I may have written about this before, but the topic always
bears revisiting. In recovery, we speak
of (and hopefully take action on) the necessity of having a power greater than
ourselves in our life in order to maintain freedom from our addiction. When I
look back on my life experience, I can see the people and things I’ve allowed
to be my higher powers. It is important for me to acknowledge, understand, and
accept that I’ve allowed different people and institutions to guide and support
me. It’s important for me to know that the desire to have something in my life
that is more powerful than me is a basic component of me – in other words, I am
always seeking a higher power, at some level, whether or not I’m aware of it. It
is that desire for safety, security, connection, and purpose that is a basic
component of being human.
So as I said, I’ve experienced a variety of higher powers.
As human beings, our very first higher power(s) are those people who sustain
our lives, and in my case it was my parents, my brother and sister, and my
extended family. Then school entered the picture, and it became a higher power.
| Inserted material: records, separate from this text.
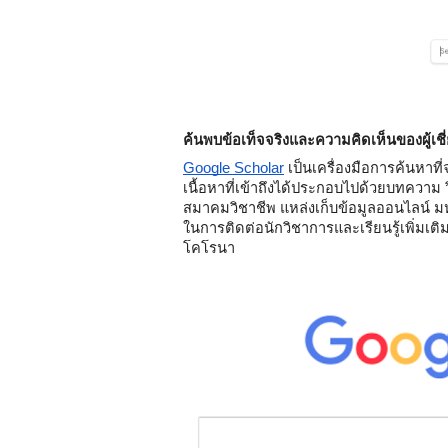
ค้นพบข้อเท็จจริงและความคิดเห็นของผู้เชี
Google Scholar
 เป็นเครื่องมือการค้นหา
เนื้อหาที่เข้าถึงได้ประกอบไปด้วยบทความ
สมาคมวิชาชีพ แหล่งเก็บข้อมูลออนไลน์ มหา
ในการติดต่อนักวิชาการและเรียนรู้เพิ่มเติ
โคโรนา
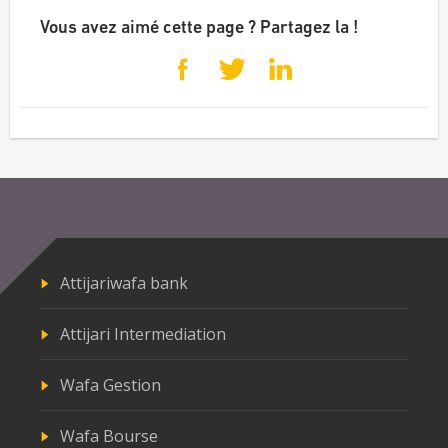
Vous avez aimé cette page ? Partagez la !
Attijariwafa bank
Attijari Intermediation
Wafa Gestion
Wafa Bourse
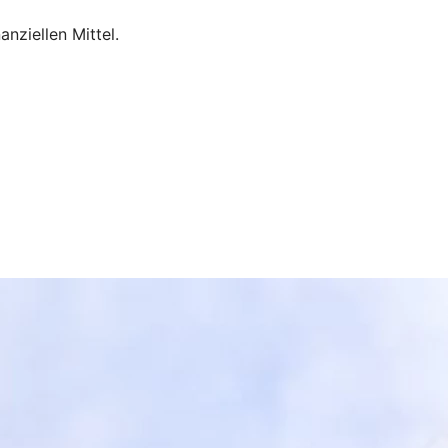
nziellen Mittel.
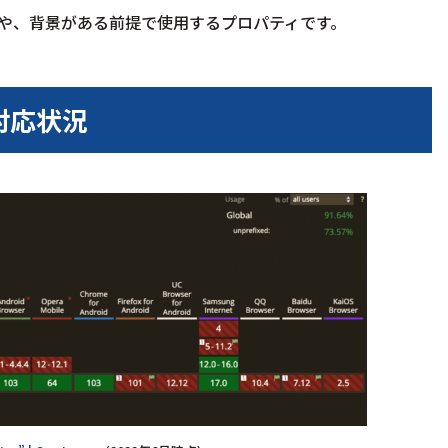
や、背景がある前提で使用するプロパティです。
ザ対応状況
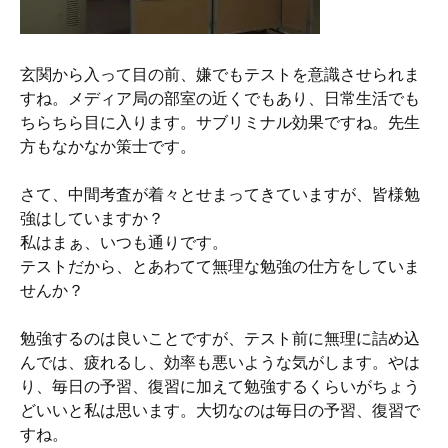
玄関から入って目の前、嫌でもテストを意識させられま
すね。メディア局の部室の近くでもあり、日常生活でも
ちらちら目に入ります。サブリミナル効果ですね。先生
方もなかなか策士です。
さて、中間考査が着々とせまってきていますが、皆様勉
強はしていますか？
私はまぁ、いつも通りです。
テストだから、とあわてて無理な勉強の仕方をしていま
せんか？
勉強するのは良いことですが、テスト前に無理に詰め込
んでは、疲れるし、効率も悪いような気がします。やは
り、毎日の予習、復習に加えて勉強するくらいがちょう
どいいと私は思います。大切なのは毎日の予習、復習で
すね。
It was not a higher power that I enjoyed at all. God was there, too, but God
wasn’t too much of a higher power to me then – it was just something to learn
about on Sundays, and, for the most part, I found the subject boring and
remote. It just didn’t have much meaning for me.
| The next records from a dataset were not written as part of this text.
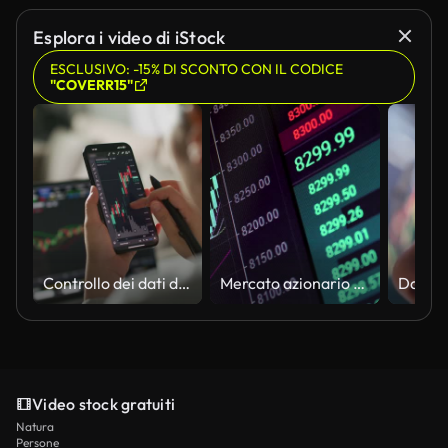
Esplora i video di iStock
ESCLUSIVO: -15% DI SCONTO CON IL CODICE
"COVERR15"
Controllo dei dati del mercato azionario o della criptovaluta sul telefono cellulare
Mercato azionario BTC e Borsa e offerta, offerta, volume in mostra rapidi cambiamenti
Video stock gratuiti
Natura
Persone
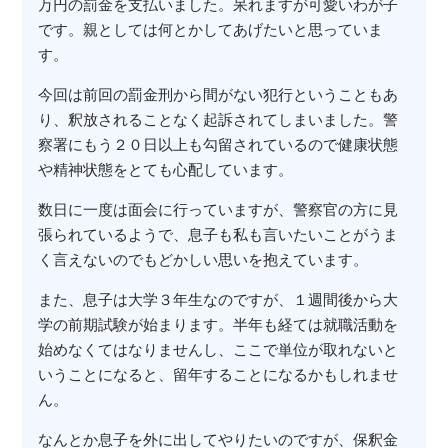
万円の罰金を支払いました。呆れますが可愛いわが子
です。親としては何とかしてあげたいと思っていま
す。
今回は前回の罰金刑から間がない犯行ということもあ
り、釈放されることなく起訴されてしまいました。警
察署にもう２０日以上も勾留されているので健康状態
や精神状態をとても心配しています。
数日に一度は面会に行っていますが、警察官の方に見
張られているようで、息子も私も言いたいことがうま
く言えないのでもどかしい思いを抱えています。
また、息子は大学３年生なのですが、１週間後から大
学の前期試験が始まります。半年も経ては就職活動を
始めなくてはなりませんし、ここで単位が取れないと
いうことになると、留年することになるかもしれませ
ん。
なんとか息子を外に出してやりたいのですが、保釈金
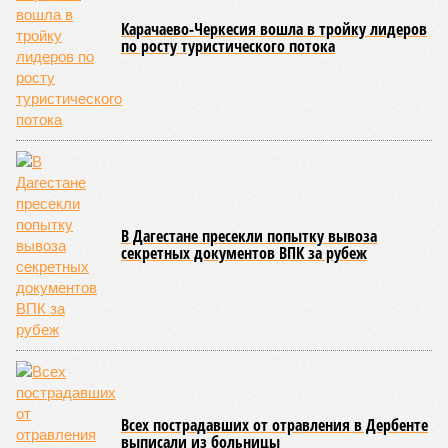
сообщения в Лакском районе, где в настоящий момент
функционирует временная схема движения.
На региональной трассе «Мамраш – Ташкапур –
Араканский мост», пролегающей по Гергебильскому району,
водная стихия размыла дорожное полотно на семи
различных отрезках, и весь автомобильный поток был
вынужденно пущен по альтернативным маршрутам до тех
пор, пока не спадёт уровень воды в реке Кара-Койсу, что
ожидается не ранее 17 июля.
В Дахадаевском районе транспортное сообщение с одним
из сёл прервано из-за масштабного оползня, сошедшего на
проезжую часть дороги Ашты – Дирбакмахи, и открыть
движение там планируют лишь 18 июля. В Рутульском
районе без транспортного сообщения продолжают
оставаться ещё три населённых пункта.
В Тляратинском районе специалистам удалось наладить
сообщение с семью сёлами по временной схеме. В
Унцукульском районе движение по-прежнему полностью
перекрыто на автомобильной дороге «Араканская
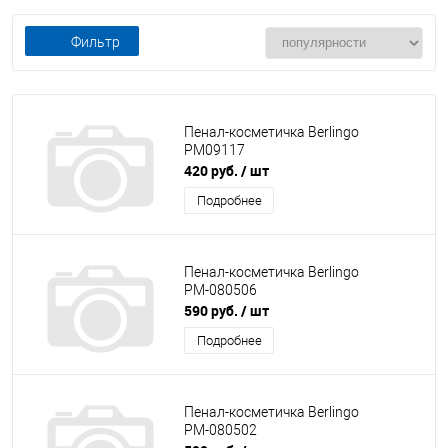
Фильтр
Пенал-косметичка Berlingo
РМ09117
420 руб.
/ шт
Подробнее
Пенал-косметичка Berlingo
РМ-080506
590 руб.
/ шт
Подробнее
Пенал-косметичка Berlingo
РМ-080502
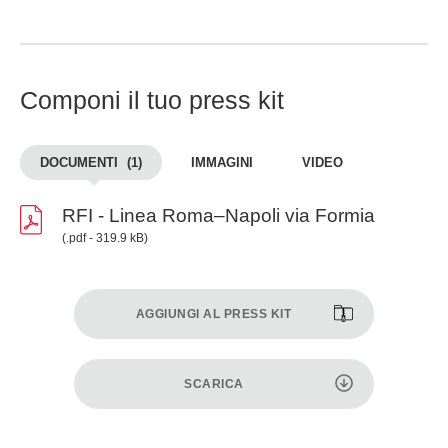
Componi il tuo press kit
DOCUMENTI
(1)
IMMAGINI
VIDEO
RFI - Linea Roma–Napoli via Formia
(.pdf - 319.9 kB)
AGGIUNGI AL PRESS KIT
SCARICA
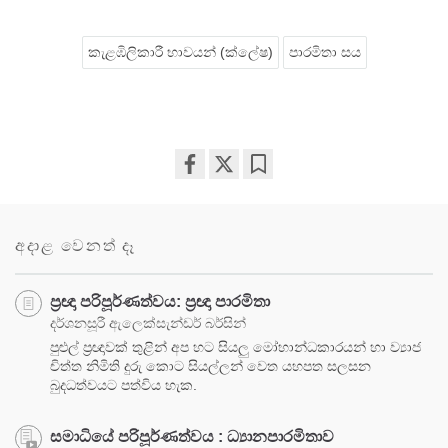
කැළඹිලිකාරී භාවයන් (ක්ලේෂ)
පාරමිතා සය
Share
Bookmark
on
facebook
අදාළ වෙනත් දෑ
ප්‍රඥා පරිපූර්ණත්වය: ප්‍රඥා පාරමිතා
දර්ශනසූරී ඇලෙක්සැන්ඩර් බර්සින්
පුළුල් ප්‍රඥාවක් තුළින් අප හට සියලු මෝහාන්ධකාරයන් හා ව්‍යාජ
චිත්ත නිමිති දුරු කොට සියල්ලන් වෙත යහපත සලසන
බුදධත්වයට පත්විය හැක.
සමාධියේ පරිපූර්ණත්වය : ධ්‍යානපාරමිතාව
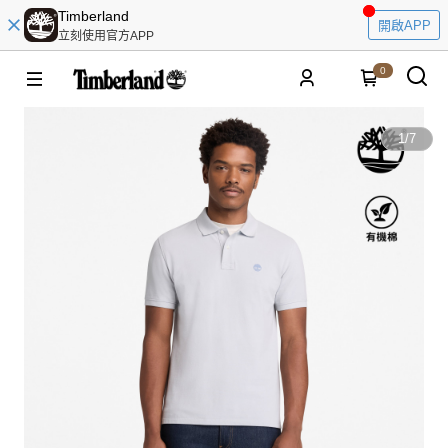
Timberland
開啟APP
立刻使用官方APP
0
1
/
7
Then I discovered Alcohol. Now there’s a Higher Power! I
began to know a new freedom and a new happiness. I understood the word
serenity, and I thought I knew peace. Feelings of uselessness and self-pity,
which heretofore had been predominant in my life, disappeared. When drinking, I
wasn’t afraid of people, and actually enjoyed company. My whole attitude and
outlook upon life changed when I discovered Alcohol. I suddenly knew what I was
doing, and I realized that Alcohol did for me all the things that I couldn’t
seem to do for myself. Alcohol gave my life purpose, meaning, and joy.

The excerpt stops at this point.